Application of Separators Modified by Carbon Nanospheres Enriched with α-MoC1-x Nanocrystalline in Lithium Sulfur Batteries

doi:10.15541/jim20190237

Abstract

Abstract:

Carbon nanospheres enriched with α-MoC_1-_x nanocrystalline (α-MoC_1-_x/CNS) were synthesized by self-assembly and applied as a mediator for the surface of commercial polypropylene (PP) separator. Compared with pristin PP separator, the cycling stability and rate performance of the lithium-sulfur batteries with the modified α-MoC_1-_x/CNS-PP separator are significantly improved and the battery with α-MoC_1-_x/CNS-PP separator exhibits an initial discharge capacity of 1129.7 mAh/g at 0.5C and retains 855.5 mAh/g after 100 cycles with above 98% Coulombic efficiency. Remarkably, the capacity loss rate is only 7.7% after 48 h static storage. Combined with the morphology and XPS analysis of α-MoC_1-_x/CNS, it is found that the designed α-MoC_1-_x/CNS-PP separator prevents the migration of lithium polysulfide to the anode during the process of charge and discharge in lithium sulfur batteries. Formations of Mo-S bonds, thiosulfate and polythionate are attributed to the contact between lithium polysulfide and α-MoC_1-_x/CNS, which further restrains active material in cathode region and improves the performance of lithium- sulfur batteries consequently.

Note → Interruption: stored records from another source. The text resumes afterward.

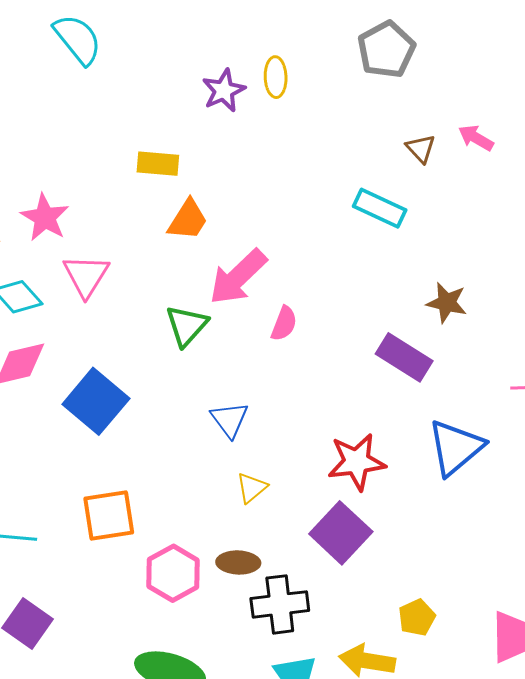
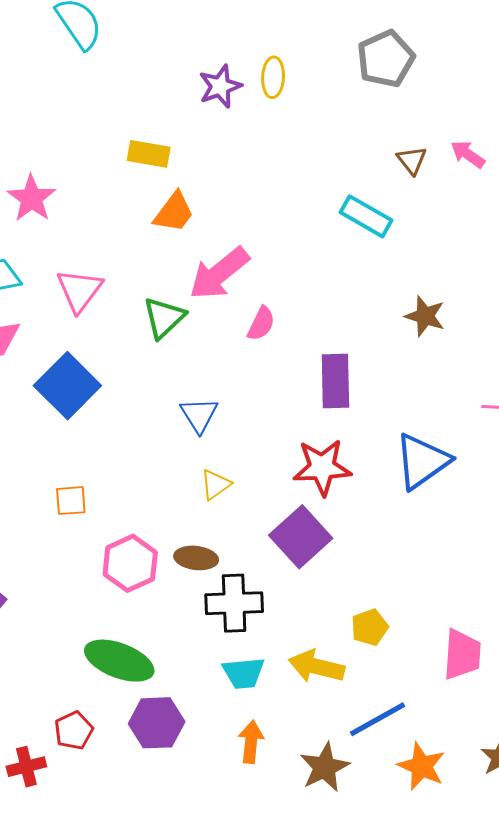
pink triangle: (86, 276) -> (79, 290), moved
purple rectangle: (404, 357) -> (335, 381), moved, turned 52
orange square: (109, 516) -> (71, 501), size x0.6

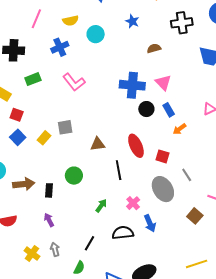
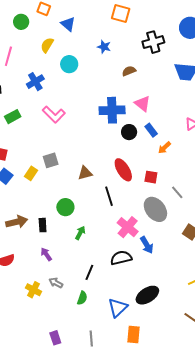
yellow semicircle: (70, 21) -> (47, 45), moved, turned 140
pink cross: (133, 203) -> (128, 227), size x1.5
green arrow: (101, 206) -> (80, 233), moved
gray arrow: (55, 249) -> (56, 283), turned -40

Key words: lithium sulfur battery, shuttle effect, molybdenum carbide, sulfur cathode

CLC Number:

O646

WANG Jianing, JIN Jun, WEN Zhaoyin. Application of Separators Modified by Carbon Nanospheres Enriched with α-MoC_1-_x Nanocrystalline in Lithium Sulfur Batteries[J]. Journal of Inorganic Materials, 2020, 35(5): 532-540.

Figures/Tables 8

Fig. 1 SEM images of (a, d) the precursor of the α-MoC1-x/CNS composite and (b-c, e) the α-MoC1-x/CNS composite; (f) Mo, C and O element mappings and (g-i) TEM images of the α-MoC1-x/CNS composite

Fig. 2 (a) XRD patterns of the α-MoC1-x/CNS composite and its precursor; (b) Mo 3d and (c) O 1s XPS spectra, (d) N2 adsorption-desorption isotherm (inset: pore size distribution), (e) Raman spectrum, (f) TGA curve (under air flow) of the α-MoC1-x/CNS composite

Fig. 3 (a) Photograph of the synthesized α-MoC1-x/CNS-PP separator with positive and negative sides; (b) SEM image and (c) measurement of the electrolyte contact angle for Celgard 2400 separator; (d) Typical cross-sectional, (e) surface SEM images and (f) measurement of the electrolyte contact angle for α-MoC1-x/CNS-PP separator; (g-i) Corresponding elemental mappings of C, O, Mo in (e)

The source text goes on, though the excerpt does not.